China-Australia relations: Rio Tinto makes anti-pollution deal with world’s largest steel producer amid iron ore price controversy
- Funding is an extension of last year’s agreement between Rio Tinto, China Baowu and Tsinghua University to reduce carbon emissions in the steel supply chain
- Chinese President Xi Jinping vowed earlier this month that China would reduce its carbon dioxide emissions by ‘at least’ 65 per cent from 2005 levels by 2030
Anglo-Australian miner Rio Tinto has agreed to invest millions of dollars in low-carbon steelmaking projects and research alongside the world’s largest steel producer, China Baowu Steel Group, for the next two years, in a show of partnership as concerns of an iron ore trade rupture continue to froth.
The US$10 million investment is an extension of a 2019 agreement between Rio Tinto, China Baowu and Tsinghua University to develop and implement new methods to reduce carbon emissions in the steel supply chain. The money will be used to fund the joint establishment of a Low Carbon Raw Materials Preparation R&D Centre to develop lower carbon ore preparation processes.

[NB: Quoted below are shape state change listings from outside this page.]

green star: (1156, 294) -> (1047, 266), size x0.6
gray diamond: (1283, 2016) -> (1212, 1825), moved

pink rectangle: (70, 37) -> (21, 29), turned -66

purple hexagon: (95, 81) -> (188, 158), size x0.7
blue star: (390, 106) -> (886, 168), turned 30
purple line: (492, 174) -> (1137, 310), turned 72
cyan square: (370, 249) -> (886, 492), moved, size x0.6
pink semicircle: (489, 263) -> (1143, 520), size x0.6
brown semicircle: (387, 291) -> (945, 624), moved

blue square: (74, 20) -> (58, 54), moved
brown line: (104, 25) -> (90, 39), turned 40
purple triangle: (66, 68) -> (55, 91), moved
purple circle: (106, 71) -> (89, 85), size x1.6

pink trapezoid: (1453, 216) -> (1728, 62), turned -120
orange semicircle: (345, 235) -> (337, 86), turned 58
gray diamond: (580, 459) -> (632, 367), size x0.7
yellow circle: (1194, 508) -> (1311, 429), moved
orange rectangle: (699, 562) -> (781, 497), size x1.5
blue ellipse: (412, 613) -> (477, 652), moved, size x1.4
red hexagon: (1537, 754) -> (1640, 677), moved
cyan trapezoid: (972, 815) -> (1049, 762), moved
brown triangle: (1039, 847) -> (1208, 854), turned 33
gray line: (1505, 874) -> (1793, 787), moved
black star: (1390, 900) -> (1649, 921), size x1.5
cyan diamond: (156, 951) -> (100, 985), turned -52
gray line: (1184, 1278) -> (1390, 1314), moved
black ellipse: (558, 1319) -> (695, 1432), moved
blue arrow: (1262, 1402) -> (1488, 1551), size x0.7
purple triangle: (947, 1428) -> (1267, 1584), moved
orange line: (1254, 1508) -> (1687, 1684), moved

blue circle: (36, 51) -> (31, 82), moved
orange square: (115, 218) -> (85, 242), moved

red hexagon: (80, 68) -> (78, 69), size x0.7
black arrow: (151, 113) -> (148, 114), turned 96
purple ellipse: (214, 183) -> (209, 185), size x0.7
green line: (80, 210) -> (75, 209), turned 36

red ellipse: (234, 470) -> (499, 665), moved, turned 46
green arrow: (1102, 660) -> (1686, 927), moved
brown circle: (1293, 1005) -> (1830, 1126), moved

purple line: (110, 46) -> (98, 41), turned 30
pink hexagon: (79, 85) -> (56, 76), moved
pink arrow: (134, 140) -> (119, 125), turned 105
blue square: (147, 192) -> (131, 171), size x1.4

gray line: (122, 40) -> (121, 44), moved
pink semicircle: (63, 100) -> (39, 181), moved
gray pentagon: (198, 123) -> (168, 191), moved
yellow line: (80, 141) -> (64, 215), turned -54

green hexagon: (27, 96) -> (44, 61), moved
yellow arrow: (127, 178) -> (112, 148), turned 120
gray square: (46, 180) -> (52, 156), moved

It will go towards paying for work on carbon dioxide utilisation at the China Baowu Low Carbon Metallurgical Innovation Centre, which is researching new technologies to create a low-carbon steel industry.
“This investment with our partners at China Baowu is an important step in our climate partnership,” Rio Tinto CEO Jean-Sebastien Jacques said in a press release, while indicating that the partners had already identified specific projects that could produce significant carbon-reduction solutions.
Baowu chairman Chen Derong said the Chinese steel industry has reached a consensus that global climate change is a priority, but it will require “collective action” from all parties – both upstream and downstream – in the supply chain.
Rio’s investment announcement comes at a delicate time in the industry, with soaring iron ore prices continuing to put pressure on steel mill margins.
Last week, it hit a record high of nearly US$160 a tonne, about twice the price at the start of the year.
The CISA voiced concerns that the current pricing was not conducive to the steel supply chain, questioning miners about reductions in shipments, and calling on Chinese regulators to investigate bullish iron ore derivatives trading on the Dalian Commodity Exchange that could be affecting the price of iron ore.
Baowu and its Baoshan subsidiary, another big steelmaker, have so far been able to mitigate the high iron ore prices as a result of their larger size and negotiating power on iron ore purchases, but the same could not be said for smaller steel mills, analysts said.
“Rising steel prices and the company’s competitive cost structure have helped offset the high iron ore prices so far this year,” S&P Global Ratings said in a note.
“Baowu’s large procurement volumes and stable relationships with suppliers offer the company a cost edge over smaller steel mills.
“As the largest steel mill in the world, Baowu’s strong market position will bolster its pricing power and ability to pass higher raw material costs to end-users, in our view,” the note added.
Baoshan, too, would piggyback on its parent Baowu’s large raw material procurement and get similar discounts, S&P said.
Australia ditched diplomacy for ‘adversarial approach’ to China and ‘a pat on the head’ from US
Both countries are dependent on each other for the supply and purchase of the steelmaking material. About 60 per cent of the China’s iron ore imports come from Australia, and Australia sells about 80 per cent of its iron ore to China.
The most recent official Australian figures put the total value of its iron ore trade with China at A$84.9 billion (US$64.2 billion), for the July 2019 to June 2020 period.
Australian Senator and former resources minister Matt Canavan earlier this week called for the imposition of a levy on iron ore to China in retaliation against China’s trade actions.
“The funds raised can be used to compensate the Australian industries harmed by China’s actions,” he said in an opinion piece published in The Australian.
“We could then signal that every time China takes further action against Australian exporters, the levy would go up. We could signal that the levy would be removed if China ended its unjustified trade restrictions.”
When asked whether the Australian government would consider the move, resources minister Keith Pitt did not warm to that idea in an interview with the Australian Broadcasting Corporation, saying instead that the government would stick to working under a rules-based system and would adhere to all of its World Trade Organization and bilateral trade commitments.